Wanderlust benefits from a murderer’s row of talented comedians in virtually every role. Rudd, who’s found an entire second career in the past decade, is consistently hysterical as the uptight George. He’s the perfect representative for the current generation, envious at first of the carefree hippies around him but unable to fully let go of the modern life he loves, mostly because he’s hooked on it. Even more entertaining is Aniston, who’s been liberated in Hollywood by letting her freak flag fly here and in last year’s Horrible Bosses. Most of the film’s best moments come from the two bouncing off the other residents, among them Joe Lo Truglio as an oenophile nudist and Malin Akerman giving her best turn in some time as the free-loving Eve. (An extended cameo involving a wacky, three-piece-suited news crew is a highlight for any longtime Wain fans.)

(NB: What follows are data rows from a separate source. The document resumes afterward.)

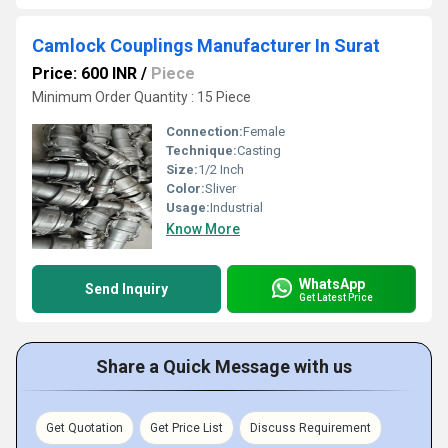
Camlock Couplings Manufacturer In Surat
Price: 600 INR
/
Piece
Minimum Order Quantity : 15 Piece
Connection:
Female
Technique:
Casting
Size:
1/2 Inch
Color:
Sliver
Usage:
Industrial
Know More
WhatsApp
Send Inquiry
Get Latest Price
Share a Quick Message with us
Get Quotation
Get Price List
Discuss Requirement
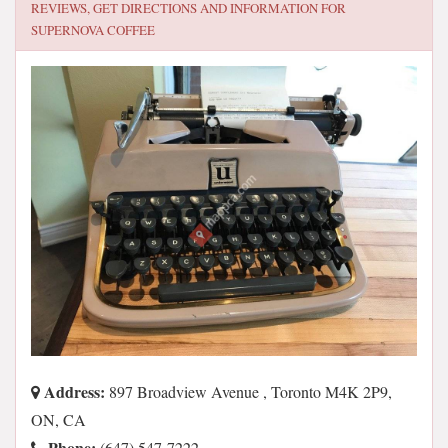
REVIEWS, GET DIRECTIONS AND INFORMATION FOR
SUPERNOVA COFFEE
Address:
897 Broadview Avenue , Toronto M4K 2P9,
ON, CA
Phone:
(647) 547-7222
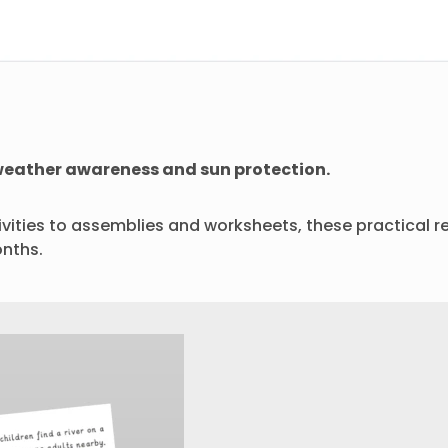
, weather awareness and sun protection.
ities to assemblies and worksheets, these practical re
nths.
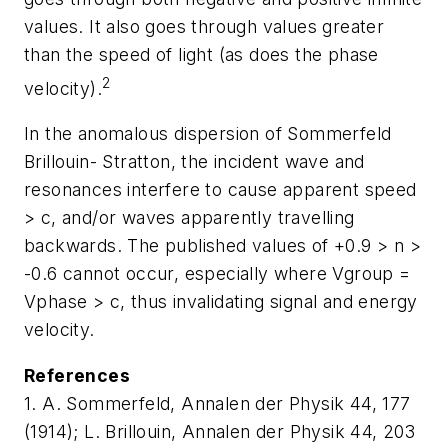
values. It also goes through values greater
than the speed of light (as does the phase
2
velocity).
In the anomalous dispersion of Sommerfeld
Brillouin- Stratton, the incident wave and
resonances interfere to cause apparent speed
> c, and/or waves apparently travelling
backwards. The published values of +0.9 > n >
-0.6 cannot occur, especially where Vgroup =
Vphase > c, thus invalidating signal and energy
velocity.
References
1. A. Sommerfeld, Annalen der Physik 44, 177
(1914); L. Brillouin, Annalen der Physik 44, 203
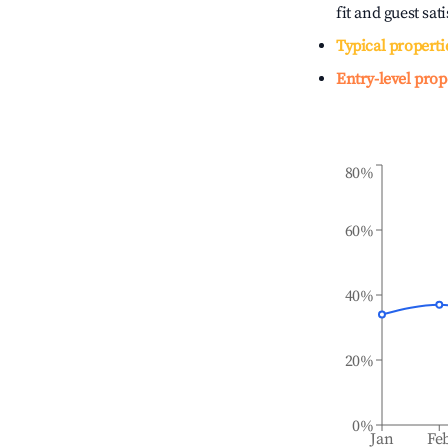
fit and guest sat
Typical properti
Entry-level prop
80%
60%
40%
20%
0%
Jan
Fe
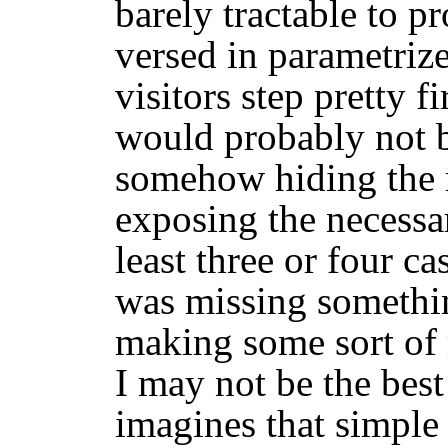
barely tractable to p
versed in parametriz
visitors step pretty f
would probably not b
somehow hiding the 
exposing the necessa
least three or four ca
was missing somethin
making some sort of 
I may not be the best
imagines that simpl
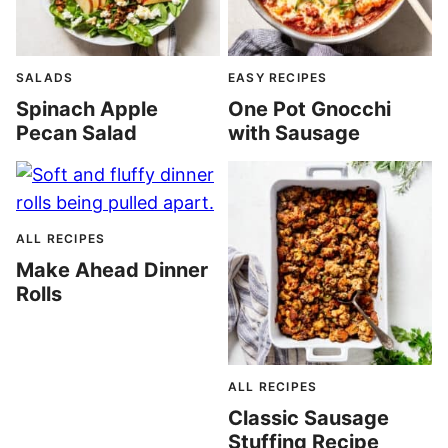
SALADS
EASY RECIPES
Spinach Apple
One Pot Gnocchi
Pecan Salad
with Sausage
ALL RECIPES
Make Ahead Dinner
Rolls
ALL RECIPES
Classic Sausage
Stuffing Recipe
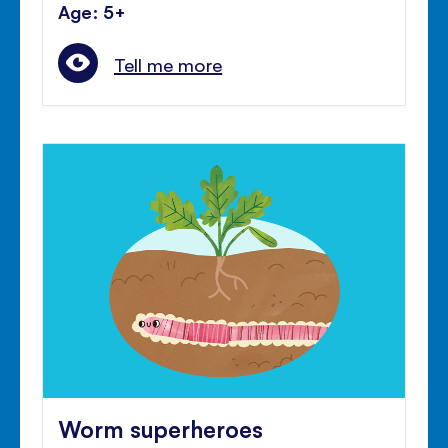
Age: 5+
Tell me more
Worm superheroes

Although there are consistent laughs here, Wanderlust’s commitment to plot stops it from entering the higher ranks of recent comedies. There are far too many moving pieces for a movie that finds its rhythm in simply bouncing its characters off each other, and one main character’s ultimate sinister intentions come off as an unnecessary letdown. There’s also not too much to the film, which poses a simplified version of the already oversimplified thesis on display in last year’s Midnight in Paris, namely that running away is fun but you can’t do it forever and it’s best to just remember the lesson. A serious dose of strange outside of the fairly rote peyote trip sequence halfway through would’ve gone a long way in Wanderlust. For as funny as the film gets at its peaks, it’s hard to sense any feelings of genuine liberation for a movie about free living.